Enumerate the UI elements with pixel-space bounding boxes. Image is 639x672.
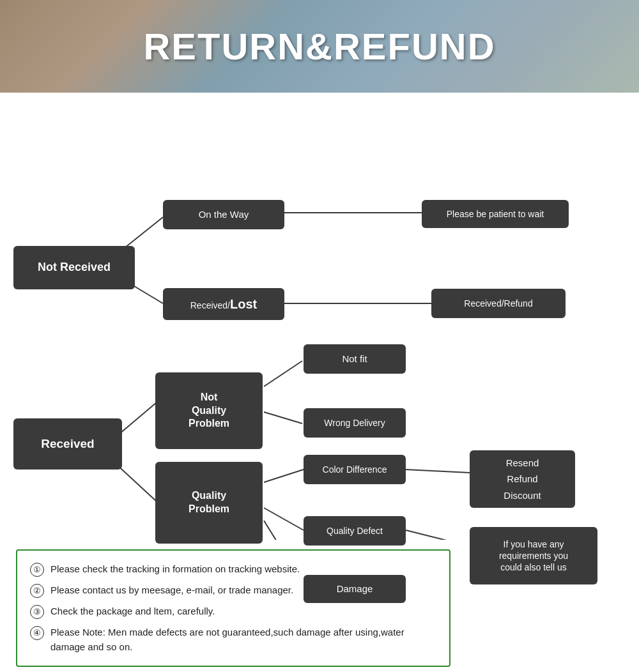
- svg-line-9: [264, 508, 304, 530]
- on-the-way-box: On the Way: [163, 200, 284, 229]
- flowchart: Not Received On the Way Received/Lost Pl…: [10, 105, 636, 540]
- quality-problem-box: Quality Problem: [155, 462, 263, 544]
- svg-line-10: [264, 521, 304, 540]
- header: RETURN&REFUND: [0, 0, 639, 93]
- main-content: Not Received On the Way Received/Lost Pl…: [0, 93, 639, 672]
- note-number-1: ①: [30, 563, 44, 577]
- note-text-2: Please contact us by meesage, e-mail, or…: [50, 583, 293, 598]
- wrong-delivery-box: Wrong Delivery: [304, 408, 406, 438]
- please-wait-box: Please be patient to wait: [422, 200, 569, 228]
- damage-box: Damage: [304, 575, 406, 603]
- quality-defect-box: Quality Defect: [304, 516, 406, 546]
- svg-line-12: [406, 530, 470, 540]
- notes-section: ① Please check the tracking in formation…: [16, 549, 450, 667]
- note-number-2: ②: [30, 584, 44, 598]
- requirements-box: If you have any requirements you could a…: [470, 527, 597, 584]
- svg-line-6: [264, 361, 302, 386]
- svg-line-7: [264, 412, 302, 424]
- note-item-3: ③ Check the package and ltem, carefully.: [30, 604, 436, 619]
- note-text-1: Please check the tracking in formation o…: [50, 562, 300, 577]
- resend-refund-box: Resend Refund Discount: [470, 450, 575, 508]
- received-lost-box: Received/Lost: [163, 288, 284, 320]
- svg-line-8: [264, 470, 304, 482]
- color-difference-box: Color Difference: [304, 455, 406, 484]
- received-box: Received: [13, 418, 122, 470]
- not-fit-box: Not fit: [304, 344, 406, 374]
- note-number-3: ③: [30, 605, 44, 619]
- note-text-3: Check the package and ltem, carefully.: [50, 604, 215, 619]
- received-refund-box: Received/Refund: [431, 289, 566, 318]
- not-received-box: Not Received: [13, 246, 135, 289]
- page-title: RETURN&REFUND: [143, 25, 495, 68]
- note-text-4: Please Note: Men made defects are not gu…: [50, 625, 436, 654]
- note-number-4: ④: [30, 626, 44, 640]
- not-quality-problem-box: Not Quality Problem: [155, 372, 263, 449]
- note-item-4: ④ Please Note: Men made defects are not …: [30, 625, 436, 654]
- svg-line-11: [406, 470, 470, 473]
- svg-line-5: [115, 463, 157, 501]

==*==

*WHAT TO WORK ON:* Everything in the material except the pictures should be restated word for word.

*RESPONSE TO THE TASK:*
Enumerate the UI elements with pixel-space bounding boxes. Image is 639x672.
- svg-line-9: [264, 508, 304, 530]
- on-the-way-box: On the Way: [163, 200, 284, 229]
- flowchart: Not Received On the Way Received/Lost Pl…: [10, 105, 636, 540]
- quality-problem-box: Quality Problem: [155, 462, 263, 544]
- svg-line-10: [264, 521, 304, 540]
- header: RETURN&REFUND: [0, 0, 639, 93]
- main-content: Not Received On the Way Received/Lost Pl…: [0, 93, 639, 672]
- note-number-1: ①: [30, 563, 44, 577]
- note-text-2: Please contact us by meesage, e-mail, or…: [50, 583, 293, 598]
- wrong-delivery-box: Wrong Delivery: [304, 408, 406, 438]
- please-wait-box: Please be patient to wait: [422, 200, 569, 228]
- damage-box: Damage: [304, 575, 406, 603]
- quality-defect-box: Quality Defect: [304, 516, 406, 546]
- svg-line-12: [406, 530, 470, 540]
- notes-section: ① Please check the tracking in formation…: [16, 549, 450, 667]
- note-number-2: ②: [30, 584, 44, 598]
- requirements-box: If you have any requirements you could a…: [470, 527, 597, 584]
- svg-line-6: [264, 361, 302, 386]
- svg-line-7: [264, 412, 302, 424]
- note-item-3: ③ Check the package and ltem, carefully.: [30, 604, 436, 619]
- note-text-1: Please check the tracking in formation o…: [50, 562, 300, 577]
- resend-refund-box: Resend Refund Discount: [470, 450, 575, 508]
- received-lost-box: Received/Lost: [163, 288, 284, 320]
- svg-line-8: [264, 470, 304, 482]
- color-difference-box: Color Difference: [304, 455, 406, 484]
- received-box: Received: [13, 418, 122, 470]
- not-fit-box: Not fit: [304, 344, 406, 374]
- note-number-3: ③: [30, 605, 44, 619]
- note-text-3: Check the package and ltem, carefully.: [50, 604, 215, 619]
- received-refund-box: Received/Refund: [431, 289, 566, 318]
- not-received-box: Not Received: [13, 246, 135, 289]
- page-title: RETURN&REFUND: [143, 25, 495, 68]
- note-text-4: Please Note: Men made defects are not gu…: [50, 625, 436, 654]
- note-number-4: ④: [30, 626, 44, 640]
- not-quality-problem-box: Not Quality Problem: [155, 372, 263, 449]
- note-item-4: ④ Please Note: Men made defects are not …: [30, 625, 436, 654]
- svg-line-11: [406, 470, 470, 473]
- svg-line-5: [115, 463, 157, 501]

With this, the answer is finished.